Un miracle raconte l’histoire de deux mal-aimés. Comme les femmes du Bal des folles, ces deux garçons doivent s’imposer pour exister…
Pour écrire l’histoire d’Hugo et Isaac, j’ai beaucoup pensé à une scène dont j’ai été témoin dans le métro il y a quelques années. Deux jeunes garçons – ils ne devaient pas avoir plus de 16 ans – assis sur des strapontins… Ils étaient dans leur coin, et si on les regardait de plus près, on voyait qu’ils se tenaient très discrètement la main. Il y avait une telle tendresse! On avait l’impression qu’il n’y avait que là, à ce moment-là, qu’ils pouvaient s’autoriser ce geste. C’est eux que j’ai essayé de décrire à travers Hugo et Isaac. À travers eux, je pose cette question: est-on vraiment soi quand on doit se cacher?

La réaction de la foule qui s’agglutine autour d’Isaac lorsqu’il a ses visions semble raconter ce désir de croire dans notre société?
J’ai voulu imaginer ce que serait une apparition de la Vierge aujourd’hui, même si l’histoire est toujours la même à travers les époques: on se déplace jusqu’au lieu de l’apparition en espérant assister à un miracle. L’envie de croire c’est l’envie de répondre à ce questionnement existentiel: que faisons-nous ici et existe-t-il quelque chose de plus grand qui nous dépasse?

Avez-vous été élevée dans la foi?
Pas du tout. (Rire.) Il n’y avait aucune sensibilité religieuse ni dans ma famille, ni dans mon environnement – ce qui m’a permis de ne pas être freinée par une pensée dominante, mais de pouvoir toutes les envisager, en découvrant les textes par moi-même. Mais ce qui m’a amenée vers ce sujet des apparitions, c’est surtout la dimension sociologique du phénomène.

Avez-vous écrit ce livre dans l’agitation médiatique suscitée par Le bal des folles?
J’ai dû m’extraire du Bal des folles car, après la rentrée littéraire de 2019, les choses ont commencé à être différentes. Et comme je n’avais pas entamé l’écriture du nouveau livre, il a fallu que je retrouve un espace de travail sain et serein. Le bal des folles, je l’ai écrit sans que personne ne l’attende, je ne savais pas s’il allait être publié puisque je n’avais pas de maison d’édition. J’ai essayé de retrouver cette innocence pour écrire Un miracle, mais c’était cause perdue – ce n’était plus du tout la même chose: je sais qu’on m’attend.

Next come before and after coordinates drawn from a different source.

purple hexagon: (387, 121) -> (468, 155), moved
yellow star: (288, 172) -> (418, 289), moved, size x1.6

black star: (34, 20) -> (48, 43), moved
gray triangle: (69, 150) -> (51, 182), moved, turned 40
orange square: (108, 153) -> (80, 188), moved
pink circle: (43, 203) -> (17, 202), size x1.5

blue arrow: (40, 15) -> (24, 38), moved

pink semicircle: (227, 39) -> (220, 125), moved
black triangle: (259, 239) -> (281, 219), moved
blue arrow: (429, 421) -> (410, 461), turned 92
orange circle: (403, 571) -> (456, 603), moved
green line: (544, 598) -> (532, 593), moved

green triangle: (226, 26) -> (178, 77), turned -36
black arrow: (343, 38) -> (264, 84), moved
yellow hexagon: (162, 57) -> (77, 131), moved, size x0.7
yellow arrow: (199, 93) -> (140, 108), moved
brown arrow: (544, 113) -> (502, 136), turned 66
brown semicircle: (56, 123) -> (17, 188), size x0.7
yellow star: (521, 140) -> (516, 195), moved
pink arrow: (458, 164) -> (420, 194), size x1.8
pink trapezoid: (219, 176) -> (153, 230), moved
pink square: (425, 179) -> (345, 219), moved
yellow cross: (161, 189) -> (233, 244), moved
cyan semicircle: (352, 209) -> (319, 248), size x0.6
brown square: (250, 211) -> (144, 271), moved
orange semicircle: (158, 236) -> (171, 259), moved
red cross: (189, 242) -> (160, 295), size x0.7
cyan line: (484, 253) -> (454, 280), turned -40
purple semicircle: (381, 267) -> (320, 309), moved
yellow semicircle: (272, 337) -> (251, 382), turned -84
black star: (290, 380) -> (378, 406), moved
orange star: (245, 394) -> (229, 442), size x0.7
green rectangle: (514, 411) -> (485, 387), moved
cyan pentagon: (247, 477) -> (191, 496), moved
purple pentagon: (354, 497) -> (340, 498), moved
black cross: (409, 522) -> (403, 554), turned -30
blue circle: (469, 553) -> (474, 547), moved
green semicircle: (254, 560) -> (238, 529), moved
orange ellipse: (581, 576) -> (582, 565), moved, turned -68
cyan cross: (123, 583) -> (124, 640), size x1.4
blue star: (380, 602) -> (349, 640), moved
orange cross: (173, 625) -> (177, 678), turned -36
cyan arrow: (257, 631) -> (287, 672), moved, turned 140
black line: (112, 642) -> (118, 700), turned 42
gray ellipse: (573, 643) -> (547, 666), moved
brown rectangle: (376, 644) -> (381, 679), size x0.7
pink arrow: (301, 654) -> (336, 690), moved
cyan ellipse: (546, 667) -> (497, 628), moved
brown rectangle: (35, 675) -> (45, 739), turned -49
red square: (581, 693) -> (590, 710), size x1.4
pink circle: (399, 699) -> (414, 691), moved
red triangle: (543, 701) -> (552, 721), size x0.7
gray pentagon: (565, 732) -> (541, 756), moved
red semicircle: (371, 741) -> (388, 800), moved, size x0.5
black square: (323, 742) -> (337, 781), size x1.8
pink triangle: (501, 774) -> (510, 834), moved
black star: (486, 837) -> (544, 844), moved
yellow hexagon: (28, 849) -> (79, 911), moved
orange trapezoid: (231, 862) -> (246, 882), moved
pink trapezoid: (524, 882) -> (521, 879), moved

On imagine votre maman très fière de vous…
J’imagine. En tout cas, ce qui l’importe, c’est que je fasse bien mon travail, et que je sois correcte avec les gens qui m’entourent. C’est une question d’éducation…

Notre critique **

Envoyée sur une île du Finistère Nord, désignée par une prophétie, sœur Anne sait qu’elle va traverser la même expérience que sa patronne sainte Catherine Labouré: voir la Vierge. Par un court-circuit du destin, Isaac, ado en deuil de sa mère et délaissé par son père, vit ce qui était promis à sœur Anne. Il tombe en extase devant l’apparition d’une femme que les habitants de l’île identifient comme Marie…  En auscultant la relation qui le lie à ses visions, mais aussi à Hugo, jeune garçon rejeté par son père, Victoria Mas s’immisce dans la foule des adorateurs d’Isaac. Derrière le récit de cette aventure ­mystique, on trouve des thématiques qui, du harcèlement à l’homosexualité, en passant par le rapport père-fils, renvoient à des préoccupations contemporaines.